▸ Task goal: Repeat every record word for word and omit the images.

Document structure recognition data

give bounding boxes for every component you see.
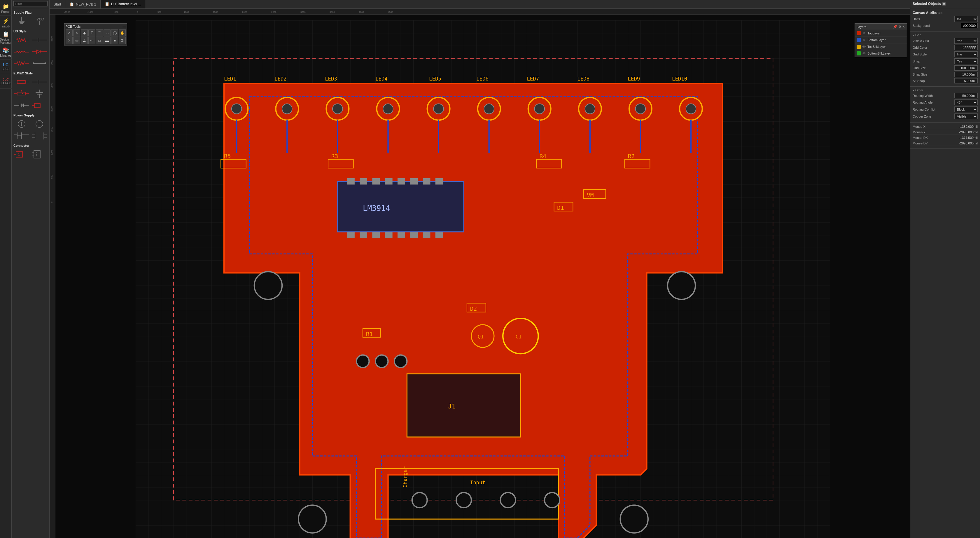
visible-grid-select[interactable]: Yes No: [955, 38, 978, 44]
tool-rect[interactable]: ▭: [73, 37, 80, 44]
grid-style-select[interactable]: line dot: [955, 51, 978, 57]
nav-project[interactable]: 📁 Project: [0, 1, 12, 16]
selected-objects-title: Selected Objects 0: [913, 2, 978, 6]
symbol-ground-circle[interactable]: [31, 119, 48, 129]
symbol-diode-us[interactable]: [31, 46, 48, 57]
power-supply-title: Power Supply: [12, 112, 49, 118]
tool-angle[interactable]: ∠: [81, 37, 88, 44]
project-icon: 📁: [3, 3, 9, 10]
symbol-resistor-eu[interactable]: [13, 77, 30, 87]
layer-topsilk[interactable]: 👁 TopSilkLayer: [855, 43, 907, 50]
svg-text:2000: 2000: [242, 11, 247, 13]
svg-text:-1000: -1000: [51, 150, 53, 156]
layers-pin-icon[interactable]: 📌: [893, 25, 897, 29]
other-title: Other: [915, 88, 923, 92]
svg-text:1500: 1500: [213, 11, 218, 13]
svg-rect-133: [360, 178, 367, 185]
tool-rect3[interactable]: ▬: [103, 37, 111, 44]
routing-conflict-select[interactable]: Block Ignore: [955, 107, 978, 112]
svg-point-179: [501, 492, 515, 508]
layer-topsilk-eye[interactable]: 👁: [862, 45, 865, 48]
symbol-capacitor-eu-2[interactable]: [31, 88, 48, 99]
lcsc-icon: LC: [3, 62, 8, 67]
svg-text:-2500: -2500: [51, 83, 53, 89]
background-color-value[interactable]: #000000: [961, 23, 978, 28]
layer-top-eye[interactable]: 👁: [862, 32, 865, 35]
nav-sidebar: 📁 Project ⚡ EELib 📋 Design Manager 📚 Lib…: [0, 0, 12, 538]
symbol-resistor-us[interactable]: [13, 35, 30, 45]
svg-text:500: 500: [158, 11, 162, 13]
svg-text:-500: -500: [51, 175, 53, 180]
symbol-capacitor-eu[interactable]: [31, 77, 48, 87]
mouse-x-row: Mouse-X -1380.000mil: [913, 124, 978, 129]
pcb-canvas[interactable]: -3500 -3000 -2500 -2000 -1500 -1000 -500…: [49, 14, 910, 538]
svg-point-120: [535, 104, 544, 114]
pcb-tools-minimize[interactable]: —: [123, 25, 126, 28]
tool-misc[interactable]: ⊡: [119, 37, 126, 44]
symbol-gnd[interactable]: [13, 16, 30, 27]
mouse-dy-row: Mouse-DY -2895.000mil: [913, 141, 978, 146]
tool-square[interactable]: ■: [111, 37, 118, 44]
tab-diy-battery[interactable]: 📋 DIY Battery level ...: [100, 0, 146, 8]
symbol-transformer[interactable]: [31, 131, 48, 141]
svg-point-116: [433, 104, 444, 114]
tool-close[interactable]: ✕: [65, 37, 73, 44]
symbol-resistor-var[interactable]: [13, 58, 30, 68]
symbol-vcc-circle[interactable]: [13, 119, 30, 129]
tool-circle[interactable]: ○: [73, 29, 80, 37]
grid-color-value[interactable]: #FFFFFF: [955, 45, 978, 50]
layers-header-icons: 📌 ⚙ ✕: [893, 25, 905, 29]
nav-jlcpcb[interactable]: JLC JLCPCB: [0, 74, 12, 89]
svg-text:-1000: -1000: [88, 11, 94, 13]
symbol-battery[interactable]: [13, 100, 30, 111]
svg-text:1: 1: [36, 104, 38, 108]
nav-design-manager[interactable]: 📋 Design Manager: [0, 30, 12, 45]
tab-new-pcb[interactable]: 📋 NEW_PCB 2: [65, 0, 100, 8]
tool-text[interactable]: T: [88, 29, 95, 37]
layer-top[interactable]: 👁 TopLayer: [855, 30, 907, 37]
symbol-capacitor-us[interactable]: [31, 35, 48, 45]
layers-panel: Layers 📌 ⚙ ✕ 👁 TopLayer: [854, 23, 907, 57]
tool-arc2[interactable]: ⌓: [103, 29, 111, 37]
layer-bottomsilk[interactable]: 👁 BottomSilkLayer: [855, 50, 907, 57]
svg-point-180: [544, 492, 560, 508]
svg-point-168: [255, 272, 282, 299]
tool-pin[interactable]: ◆: [81, 29, 88, 37]
copper-zone-select[interactable]: Visible Hidden: [955, 113, 978, 119]
tool-select[interactable]: ↗: [65, 29, 73, 37]
layer-bottom[interactable]: 👁 BottomLayer: [855, 37, 907, 43]
svg-point-114: [383, 104, 393, 114]
tool-circle2[interactable]: ◯: [111, 29, 118, 37]
nav-libraries[interactable]: 📚 Libraries: [0, 45, 12, 59]
tool-dot[interactable]: ⋯: [88, 37, 95, 44]
symbol-short[interactable]: [31, 58, 48, 68]
svg-text:-1500: -1500: [51, 127, 53, 133]
symbol-resistor-eu-2[interactable]: [13, 88, 30, 99]
routing-angle-select[interactable]: 45° 90° Free: [955, 99, 978, 105]
tool-rect2[interactable]: □: [96, 37, 103, 44]
svg-rect-147: [436, 232, 443, 238]
mouse-dx-label: Mouse-DX: [913, 136, 928, 140]
symbol-conn-2[interactable]: 1: [13, 149, 30, 159]
nav-lcsc[interactable]: LC LCSC: [0, 59, 12, 74]
layers-settings-icon[interactable]: ⚙: [898, 25, 901, 29]
symbol-dc-dc[interactable]: [13, 131, 30, 141]
mouse-dy-label: Mouse-DY: [913, 142, 928, 145]
svg-point-171: [620, 505, 648, 533]
layer-bottomsilk-eye[interactable]: 👁: [862, 52, 865, 55]
layers-close-icon[interactable]: ✕: [902, 25, 905, 29]
svg-rect-139: [436, 178, 443, 185]
units-select[interactable]: mil mm inch: [955, 16, 978, 22]
symbol-vcc[interactable]: VCC: [31, 16, 48, 27]
symbol-inductor-us[interactable]: [13, 46, 30, 57]
selected-objects-count: 0: [942, 2, 946, 6]
tool-arc1[interactable]: ⌒: [96, 29, 103, 37]
snap-select[interactable]: Yes No: [955, 58, 978, 64]
layer-bottom-eye[interactable]: 👁: [862, 38, 865, 42]
filter-input[interactable]: [13, 1, 48, 6]
nav-eelib[interactable]: ⚡ EELib: [0, 16, 12, 30]
tab-start[interactable]: Start: [49, 0, 65, 8]
symbol-conn-3[interactable]: 12: [31, 149, 48, 159]
tool-hand[interactable]: ✋: [119, 29, 126, 37]
symbol-conn-1[interactable]: 1: [31, 100, 48, 111]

▸ Result:
give bounding boxes for every component you see.
visible-grid-select[interactable]: Yes No: [955, 38, 978, 44]
tool-rect[interactable]: ▭: [73, 37, 80, 44]
grid-style-select[interactable]: line dot: [955, 51, 978, 57]
nav-project[interactable]: 📁 Project: [0, 1, 12, 16]
selected-objects-title: Selected Objects 0: [913, 2, 978, 6]
symbol-ground-circle[interactable]: [31, 119, 48, 129]
symbol-diode-us[interactable]: [31, 46, 48, 57]
power-supply-title: Power Supply: [12, 112, 49, 118]
tool-angle[interactable]: ∠: [81, 37, 88, 44]
project-icon: 📁: [3, 3, 9, 10]
symbol-resistor-eu[interactable]: [13, 77, 30, 87]
layer-topsilk[interactable]: 👁 TopSilkLayer: [855, 43, 907, 50]
svg-text:2000: 2000: [242, 11, 247, 13]
svg-text:-1000: -1000: [51, 150, 53, 156]
layers-pin-icon[interactable]: 📌: [893, 25, 897, 29]
other-title: Other: [915, 88, 923, 92]
svg-text:1500: 1500: [213, 11, 218, 13]
svg-rect-133: [360, 178, 367, 185]
tool-rect3[interactable]: ▬: [103, 37, 111, 44]
routing-conflict-select[interactable]: Block Ignore: [955, 107, 978, 112]
svg-point-179: [501, 492, 515, 508]
layer-topsilk-eye[interactable]: 👁: [862, 45, 865, 48]
symbol-capacitor-eu-2[interactable]: [31, 88, 48, 99]
lcsc-icon: LC: [3, 62, 8, 67]
svg-text:-2500: -2500: [51, 83, 53, 89]
background-color-value[interactable]: #000000: [961, 23, 978, 28]
layer-top-eye[interactable]: 👁: [862, 32, 865, 35]
nav-sidebar: 📁 Project ⚡ EELib 📋 Design Manager 📚 Lib…: [0, 0, 12, 538]
symbol-resistor-us[interactable]: [13, 35, 30, 45]
svg-text:500: 500: [158, 11, 162, 13]
svg-text:-500: -500: [51, 175, 53, 180]
symbol-capacitor-eu[interactable]: [31, 77, 48, 87]
mouse-x-row: Mouse-X -1380.000mil: [913, 124, 978, 129]
pcb-canvas[interactable]: -3500 -3000 -2500 -2000 -1500 -1000 -500…: [49, 14, 910, 538]
svg-point-120: [535, 104, 544, 114]
pcb-tools-minimize[interactable]: —: [123, 25, 126, 28]
tool-misc[interactable]: ⊡: [119, 37, 126, 44]
symbol-gnd[interactable]: [13, 16, 30, 27]
mouse-dy-row: Mouse-DY -2895.000mil: [913, 141, 978, 146]
tool-square[interactable]: ■: [111, 37, 118, 44]
tab-diy-battery[interactable]: 📋 DIY Battery level ...: [100, 0, 146, 8]
symbol-transformer[interactable]: [31, 131, 48, 141]
svg-point-116: [433, 104, 444, 114]
tool-close[interactable]: ✕: [65, 37, 73, 44]
symbol-resistor-var[interactable]: [13, 58, 30, 68]
symbol-vcc-circle[interactable]: [13, 119, 30, 129]
tool-circle[interactable]: ○: [73, 29, 80, 37]
grid-color-value[interactable]: #FFFFFF: [955, 45, 978, 50]
layers-header-icons: 📌 ⚙ ✕: [893, 25, 905, 29]
nav-jlcpcb[interactable]: JLC JLCPCB: [0, 74, 12, 89]
svg-text:-1000: -1000: [88, 11, 94, 13]
symbol-battery[interactable]: [13, 100, 30, 111]
svg-text:1: 1: [36, 104, 38, 108]
nav-design-manager[interactable]: 📋 Design Manager: [0, 30, 12, 45]
tab-new-pcb[interactable]: 📋 NEW_PCB 2: [65, 0, 100, 8]
tool-text[interactable]: T: [88, 29, 95, 37]
layer-top[interactable]: 👁 TopLayer: [855, 30, 907, 37]
symbol-capacitor-us[interactable]: [31, 35, 48, 45]
layers-panel: Layers 📌 ⚙ ✕ 👁 TopLayer: [854, 23, 907, 57]
tool-arc2[interactable]: ⌓: [103, 29, 111, 37]
layer-bottomsilk[interactable]: 👁 BottomSilkLayer: [855, 50, 907, 57]
svg-point-180: [544, 492, 560, 508]
svg-point-168: [255, 272, 282, 299]
tool-pin[interactable]: ◆: [81, 29, 88, 37]
copper-zone-select[interactable]: Visible Hidden: [955, 113, 978, 119]
tool-select[interactable]: ↗: [65, 29, 73, 37]
layer-bottom[interactable]: 👁 BottomLayer: [855, 37, 907, 43]
svg-point-114: [383, 104, 393, 114]
tool-circle2[interactable]: ◯: [111, 29, 118, 37]
nav-libraries[interactable]: 📚 Libraries: [0, 45, 12, 59]
tool-dot[interactable]: ⋯: [88, 37, 95, 44]
symbol-short[interactable]: [31, 58, 48, 68]
svg-text:-1500: -1500: [51, 127, 53, 133]
symbol-resistor-eu-2[interactable]: [13, 88, 30, 99]
routing-angle-select[interactable]: 45° 90° Free: [955, 99, 978, 105]
tool-rect2[interactable]: □: [96, 37, 103, 44]
svg-rect-147: [436, 232, 443, 238]
mouse-dx-label: Mouse-DX: [913, 136, 928, 140]
symbol-conn-2[interactable]: 1: [13, 149, 30, 159]
nav-lcsc[interactable]: LC LCSC: [0, 59, 12, 74]
layers-settings-icon[interactable]: ⚙: [898, 25, 901, 29]
symbol-dc-dc[interactable]: [13, 131, 30, 141]
mouse-dy-label: Mouse-DY: [913, 142, 928, 145]
svg-point-171: [620, 505, 648, 533]
layer-bottomsilk-eye[interactable]: 👁: [862, 52, 865, 55]
layers-close-icon[interactable]: ✕: [902, 25, 905, 29]
svg-rect-139: [436, 178, 443, 185]
units-select[interactable]: mil mm inch: [955, 16, 978, 22]
symbol-vcc[interactable]: VCC: [31, 16, 48, 27]
symbol-inductor-us[interactable]: [13, 46, 30, 57]
selected-objects-count: 0: [942, 2, 946, 6]
tool-arc1[interactable]: ⌒: [96, 29, 103, 37]
snap-select[interactable]: Yes No: [955, 58, 978, 64]
layer-bottom-eye[interactable]: 👁: [862, 38, 865, 42]
filter-input[interactable]: [13, 1, 48, 6]
nav-eelib[interactable]: ⚡ EELib: [0, 16, 12, 30]
tab-start[interactable]: Start: [49, 0, 65, 8]
symbol-conn-3[interactable]: 12: [31, 149, 48, 159]
tool-hand[interactable]: ✋: [119, 29, 126, 37]
symbol-conn-1[interactable]: 1: [31, 100, 48, 111]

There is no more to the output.